Deeper Connections In The Social Media Era: Trust
Despite being more connected than ever, it’s increasingly common for people to feel alienated from one another. Social media has largely served to dehumanize, turning even our closest friends and family into little more than text on a screen. On platforms with millions, we ultimately remain alone in our homes.
I recently spoke to Jiali Zhang and Ria Shah, the co-founders of Trust, an app that is seeking to add connection back into the experience we have on our phones. By allowing users to record voice messages to share with others, Trust aims to return a human touch to how we communicate — a novel idea in an impersonal age. Jiali and Ria share what motivated them to start Trust and the hurdles they’ve faced as women in technology.
Mary Juetten: What’s the name of your company and where are you based?
Jiali Zhang: We are Trust, and we are completely virtual! While our roots are in the Baltimore/Washington D.C. area, our team members are spread across the U.S., Asia, and Europe.
Juetten: When did you start?
Zhang: Trust started as ‘HearHealth’ in October of 2019 as a platform for sharing perspectives and experiences to surface social data for healthcare.
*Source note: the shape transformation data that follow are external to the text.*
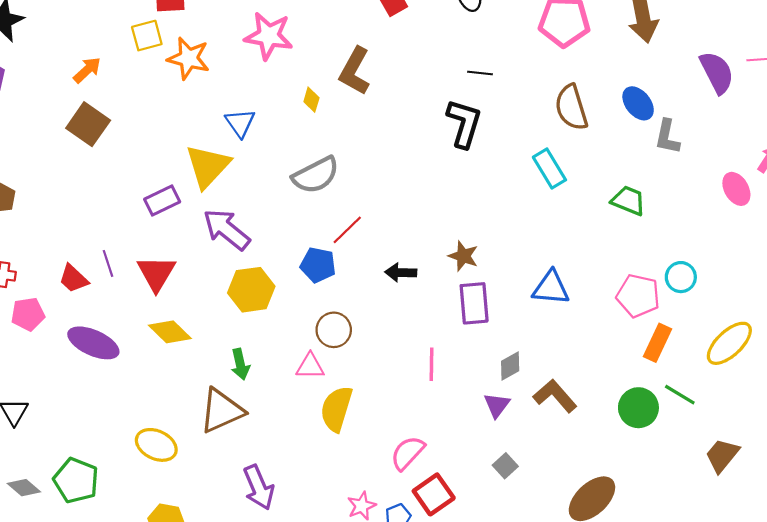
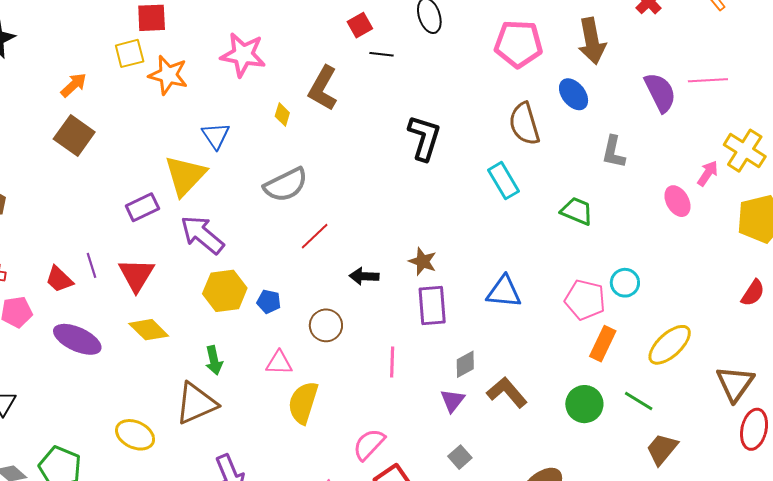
black line: (480, 73) -> (381, 54), moved
blue ellipse: (638, 103) -> (574, 94), moved
blue pentagon: (318, 265) -> (269, 302), moved, size x0.7
brown circle: (334, 330) -> (326, 325), moved
green line: (680, 395) -> (639, 401), moved

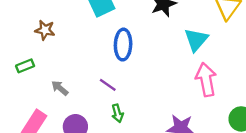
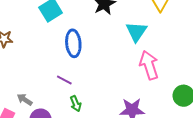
gray arrow: (60, 88) -> (25, 100), moved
We quickly realized that we were building a product that served more than just patients and providers, so we pivoted to a social product for communication – expanding our user base beyond healthcare.
Juetten: What problem are you solving?
Ria Shah: Catching up with people we love is always a time crunch and when we do have time, we often don’t have the energy. This leaves experiences unheard and over time, we begin to define relationships and people by the few experiences we do know about them. There are too many ways to connect yet not a single way that makes it easier to catch up with our people in a way that makes us feel connected and tuned into their emotions and perspectives. Without enough time and energy to ask meaningful questions within the relationships in our own lives, we have less capacity to understand perspectives that are not our own. Inevitably, this has spurred an erosion of trust in our society and a cascade of systemic issues.
We see the ramifications of this in healthcare where social experiences drive 80% of health outcomes, but healthcare professionals have little to no access to their patients’ lived experiences. There is a need for sourcing more authentic data, not just for uses in healthcare, but across industries looking for ways to reduce bias in AI & big data. As we thought about ways to solve this problem, existing social data just didn’t meet the mark. Our social media feeds are not true representations of the people we know, and it definitely doesn’t give us real insight into their broader life experiences. So, we created something that allows us to share about ourselves and understand others better.
We’ve stripped dignity from certain experiences by neglecting data on experiences, especially those of people who have historically had less ownership and today, less opportunities to be heard. This means peoples’ lives and health are determined by experiences we don’t even have data on. As rapidly as we’ve advanced technology like data science – giving us a way to see the unknown – we’re missing the fundamentals: better data. We don’t have an equitable data source of experiences representative of all communities.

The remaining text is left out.